Elle avait revêtu de magnifiques atours, fines draperies que j'avais personnellement fourni à son époux. Nous étions perdus et perdions le monde autour dans le tourbillon des danses. Puis le mouvement vers la Grand'place pour assister aux Feux nous donna l'opportunité tant attendue.

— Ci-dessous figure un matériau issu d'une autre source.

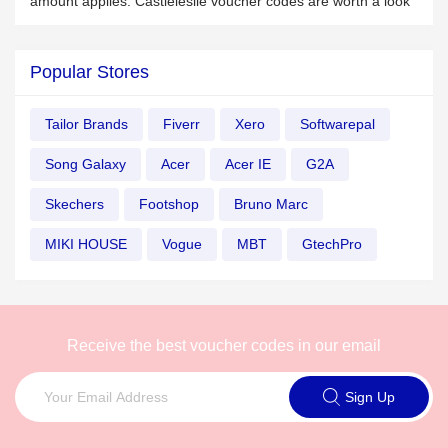
amount applies. Castleleslie voucher codes are worth a look
Popular Stores
Tailor Brands
Fiverr
Xero
Softwarepal
Song Galaxy
Acer
Acer IE
G2A
Skechers
Footshop
Bruno Marc
MIKI HOUSE
Vogue
MBT
GtechPro
Receive the best voucher codes in our email
Sign Up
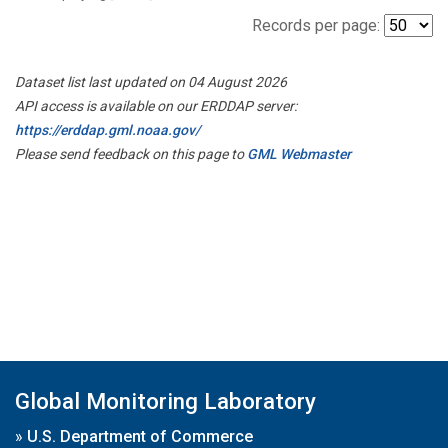
Records per page:
Dataset list last updated on 04 August 2026
API access is available on our ERDDAP server:
https://erddap.gml.noaa.gov/
Please send feedback on this page to
GML Webmaster
Global Monitoring Laboratory
»
U.S. Department of Commerce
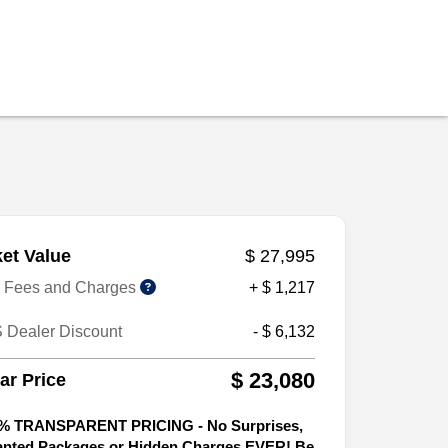
et Value
$ 27,995
r Fees and Charges
+ $ 1,217
 Dealer Discount
- $ 6,132
$ 23,080
tar Price
% TRANSPARENT PRICING - No Surprises,
nted Packages or Hidden Charges EVER! Be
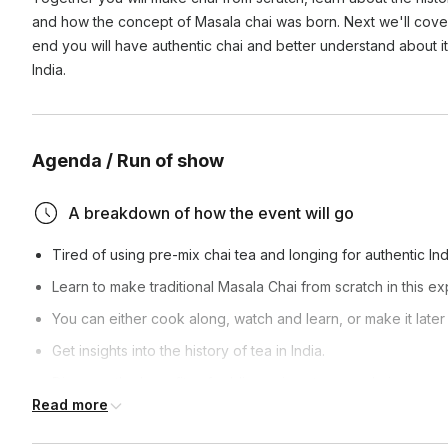
and how the concept of Masala chai was born. Next we'll cover
end you will have authentic chai and better understand about it
India.
Agenda / Run of show
A breakdown of how the event will go
Tired of using pre-mix chai tea and longing for authentic Ind
Learn to make traditional Masala Chai from scratch in this e
You can either cook along, watch and learn, or make it late
Get insights into the history of tea in India.
Discover the benefits of adding spices to your chai.
Read more
Learn how to make the perfect cup of chai through interact
Enjoy sipping the chai we prepare together.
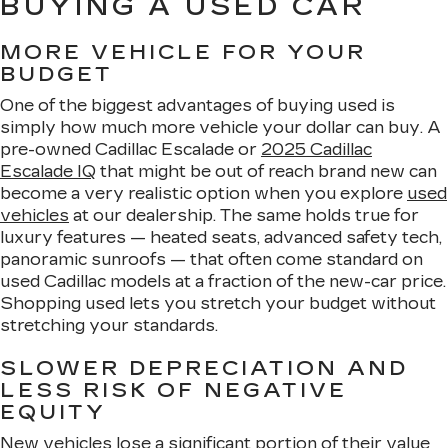
BUYING A USED CAR
MORE VEHICLE FOR YOUR
BUDGET
One of the biggest advantages of buying used is
simply how much more vehicle your dollar can buy. A
pre-owned Cadillac Escalade or
2025 Cadillac
Escalade IQ
that might be out of reach brand new can
become a very realistic option when you explore
used
vehicles
at our dealership. The same holds true for
luxury features — heated seats, advanced safety tech,
panoramic sunroofs — that often come standard on
used Cadillac models at a fraction of the new-car price.
Shopping used lets you stretch your budget without
stretching your standards.
SLOWER DEPRECIATION AND
LESS RISK OF NEGATIVE
EQUITY
New vehicles lose a significant portion of their value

Le soir complet, la nuit jeune encore, nous nous sommes éclipsés et avons profité de mon lit étonnamment préparé. Elle accepta mes mains sur sa peau. Avança ses lèvres contre les miennes. Antidote au froid mordant les pierres extérieures, nos corps fusionnèrent dans son parfum de fleurs, dans ma toison de jeune homme, dans une simplicité qui nous a confondus. Solstice ou non, elle ne pouvait cependant rester auprès de moi plus longtemps. Avant de sombrer, je rêvais déjà à une réunion prochaine.

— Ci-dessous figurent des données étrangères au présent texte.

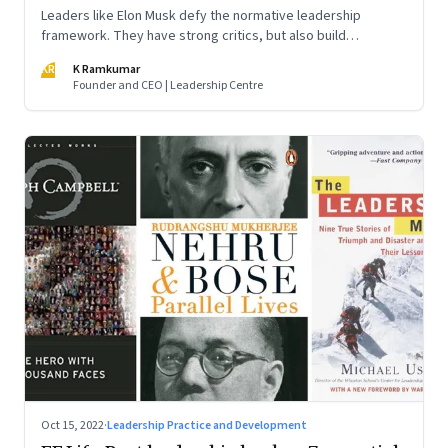
Leaders like Elon Musk defy the normative leadership
framework. They have strong critics, but also build
institutions. How do we decode their success?
KR
K Ramkumar
Founder and CEO | Leadership Centre
Oct 15, 2022
·
Leadership Practice and Development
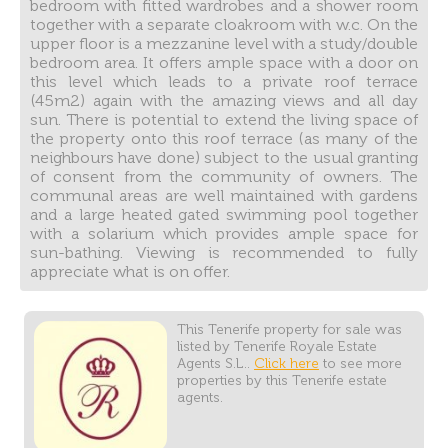
bedroom with fitted wardrobes and a shower room
together with a separate cloakroom with w.c. On the
upper floor is a mezzanine level with a study/double
bedroom area. It offers ample space with a door on
this level which leads to a private roof terrace
(45m2) again with the amazing views and all day
sun. There is potential to extend the living space of
the property onto this roof terrace (as many of the
neighbours have done) subject to the usual granting
of consent from the community of owners. The
communal areas are well maintained with gardens
and a large heated gated swimming pool together
with a solarium which provides ample space for
sun-bathing. Viewing is recommended to fully
appreciate what is on offer.
This Tenerife property for sale was
listed by Tenerife Royale Estate
Agents S.L..
Click here
to see more
properties by this Tenerife estate
agents.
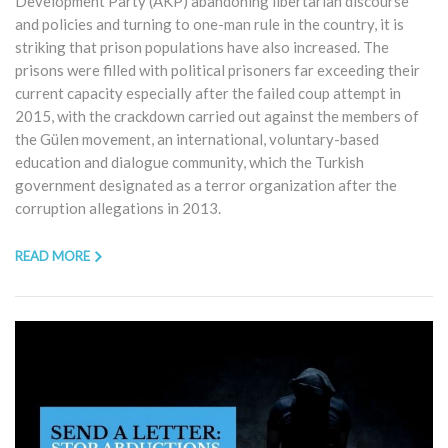
Development Party (AKP) abandoning libertarian discourse
and policies and turning to one-man rule in the country, it is
striking that prison populations have also increased. The
prisons were filled with political prisoners far exceeding their
current capacity especially after the failed coup attempt in
2015, with the crackdown carried out against the members of
the Gülen movement, an international, voluntary-based
education and dialogue community, which the Turkish
government designated as a terror organization after the
corruption allegations in 2013.
READ MORE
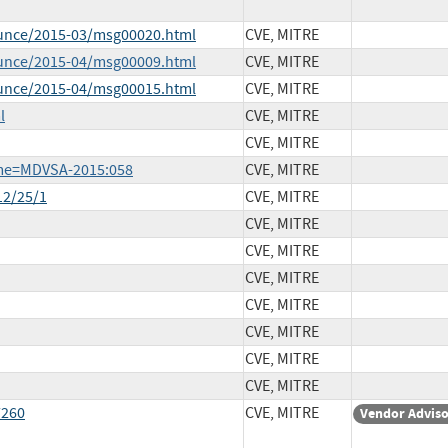
ounce/2015-03/msg00020.html
CVE, MITRE
ounce/2015-04/msg00009.html
CVE, MITRE
ounce/2015-04/msg00015.html
CVE, MITRE
l
CVE, MITRE
CVE, MITRE
ame=MDVSA-2015:058
CVE, MITRE
12/25/1
CVE, MITRE
CVE, MITRE
CVE, MITRE
CVE, MITRE
CVE, MITRE
CVE, MITRE
CVE, MITRE
CVE, MITRE
7260
CVE, MITRE
Vendor Advis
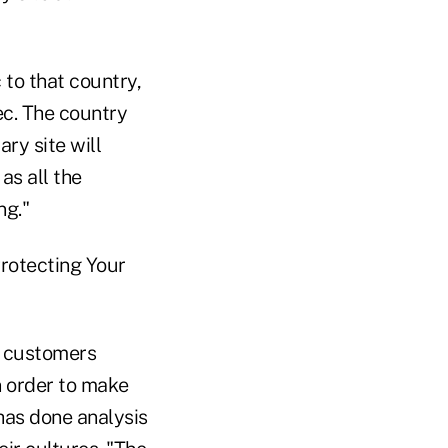
 to that country,
ec. The country
ary site will
as all the
ng."
Protecting Your
l customers
n order to make
 has done analysis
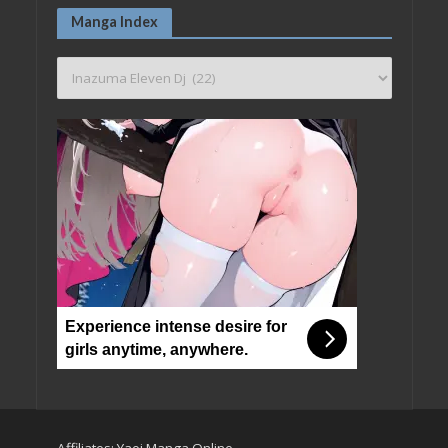
Manga Index
Experience intense desire for
girls anytime, anywhere.
Affiliates:
Yaoi Manga Online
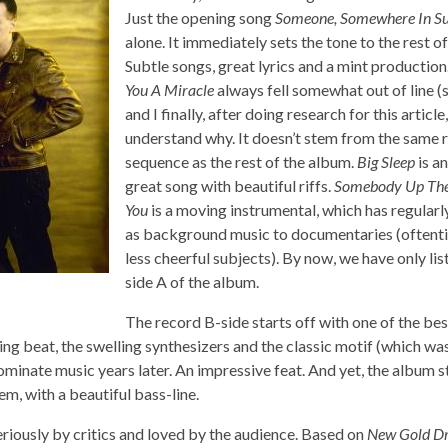
Just the opening song
Someone, Somewhere In 
alone. It immediately sets the tone to the rest o
Subtle songs, great lyrics and a mint production
You A Miracle
always fell somewhat out of line (
and I finally, after doing research for this article,
understand why. It doesn’t stem from the same 
sequence as the rest of the album.
Big Sleep
is a
great song with beautiful riffs.
Somebody Up The
You
is a moving instrumental, which has regular
as background music to documentaries (oftent
less cheerful subjects). By now, we have only li
side A of the album.
The record B-side starts off with one of the be
ting beat, the swelling synthesizers and the classic motif (which w
minate music years later. An impressive feat. And yet, the album stil
m, with a beautiful bass-line.
riously by critics and loved by the audience. Based on
New Gold D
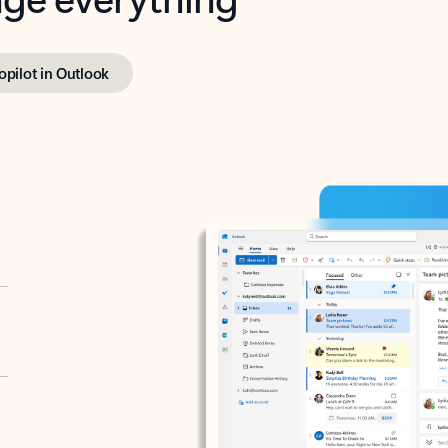
opilot in Outlook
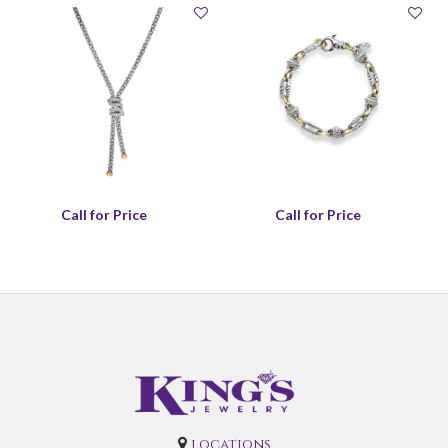
Call for Price
Call for Price
locations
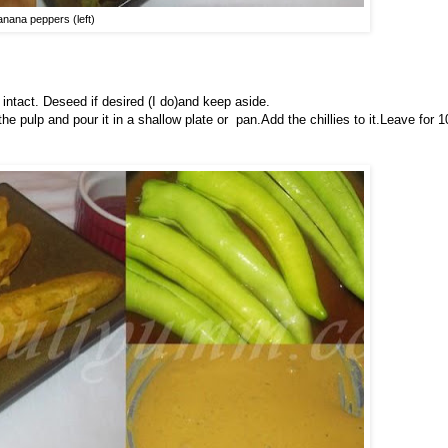
anana peppers (left)
intact. Deseed if desired (I do)and keep aside.
e pulp and pour it in a shallow plate or pan.Add the chillies to it.Leave for 1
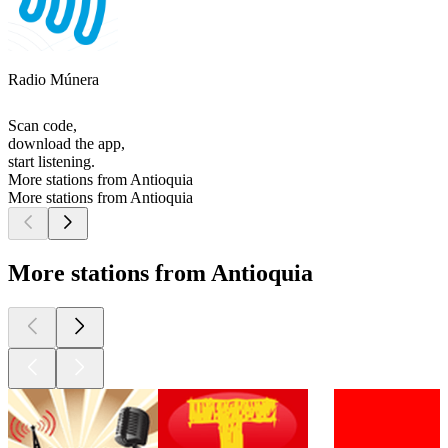
Radio Múnera
Scan code,
download the app,
start listening.
More stations from Antioquia
More stations from Antioquia
More stations from Antioquia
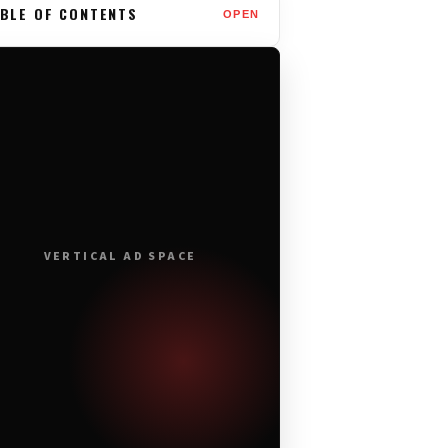
BLE OF CONTENTS
OPEN
VERTICAL AD SPACE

Au matin, je fus tiré du lit par de grands coups à ma porte. Je laissai alors entrer l'officier civil et le juge qui se présentaient à moi. " Un homme est mort pendant la nuit, poignardé, dans une ruelle non loin d'ici, annonça l'officier.
- Les témoignages que nous avons recueillis te désignent comme l'assassin, ajouta le juge. Nous venons simplement vérifier qu'il ne s'agit pas de toi. Nous te connaissons bien.

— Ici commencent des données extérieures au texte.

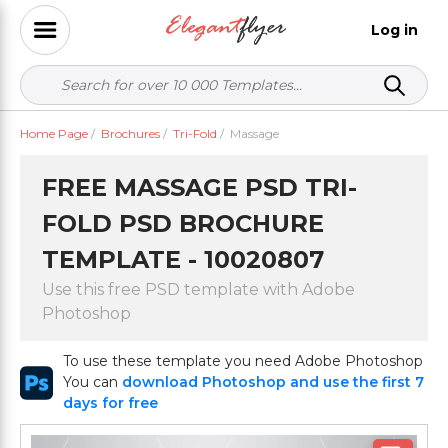
Log in
Home Page
/
Brochures
/
Tri-Fold
/
Massage
FREE MASSAGE PSD TRI-
FOLD PSD BROCHURE
TEMPLATE - 10020807
Use this free PSD template with Adobe
Photoshop
To use these template you need Adobe Photoshop
You can
download Photoshop and use the first 7
days for free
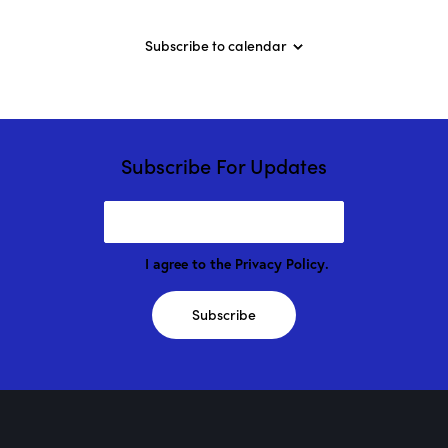
”
w
/
Subscribe to calendar
M
a
r
i
o
n
D
Subscribe For Updates
r
o
g
e
!
I agree to the
Privacy Policy
.
Subscribe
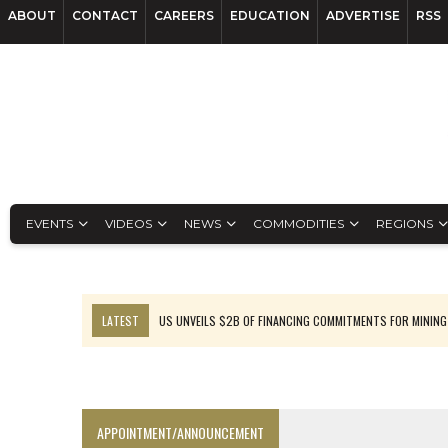
ABOUT
CONTACT
CAREERS
EDUCATION
ADVERTISE
RSS
EVENTS
VIDEOS
NEWS
COMMODITIES
REGIONS
LATEST
US UNVEILS $2B OF FINANCING COMMITMENTS FOR MINING
B2GOLD WINS MALI PERMIT AFTER GUIDANCE CUT
NGEX TO SPIN OUT SOUTH AMERICAN EXPLORATION COMPANY
RANKED: MID-SUMMER CAPITAL RAISINGS
APPOINTMENT/ANNOUNCEMENT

- Où étais-tu une fois les Feux consummés ? "
Si je parlais, je perdais beaucoup. Si je me taisais, je perdais tout.
Quelques semaines plus tard, du haut de l'échaffaud, je la reconnu, dissimulée dans la foule. Elle ne pleurait pas sous son capuchon noir. J'ai tenté de garder vif le souvenir de cette unique nuit pour ne pas voir le visage de la mort. Skelirine m'a montré mon corps remisé avec d'autres, en attendant d'être incinéré, comme le veut l'usage. La mort est restée avec moi pour assister au prélèvement de ma main gauche.
Je ne sais pas qui l'a aidé, mais j'en suis certain, Lyenor a sauvé ma mémoire. Elle est venue chaque hiver, drapée dans un long voile noir, harpenter la colline jusqu'à cette pierre, pour y pleurer ce temps passé. Un temps hors de la vie. Puis, une fois Lyenor éteinte comme les Feux, la mort s'est installée définitivement ici.
Je vous souhaite de vivre cet amour-là, si seulement il vous était possible de ne pas endurer les tourments d'une telle passion.
***
L'aube pointait derrière les crêtes herbeuses. Une mélancholie sévère égratignait mon âme. La belle Lyenor avait laissé sur cette tombe tout son chagrin, pour continuer à exister par-delà la mort. Toute sa peine, je la dispersais sur les routes de l'Austuri, la laissant s'envoler aux nues. J'en gardais cependant une trace ténue, la reliant secrètement au souvenir de Brivel.
S'il y avait un amour pour moi, il demeurait dans les yeux vairons derrière les boucles brunes de ce jeune écuyer croisé à Har Moinn.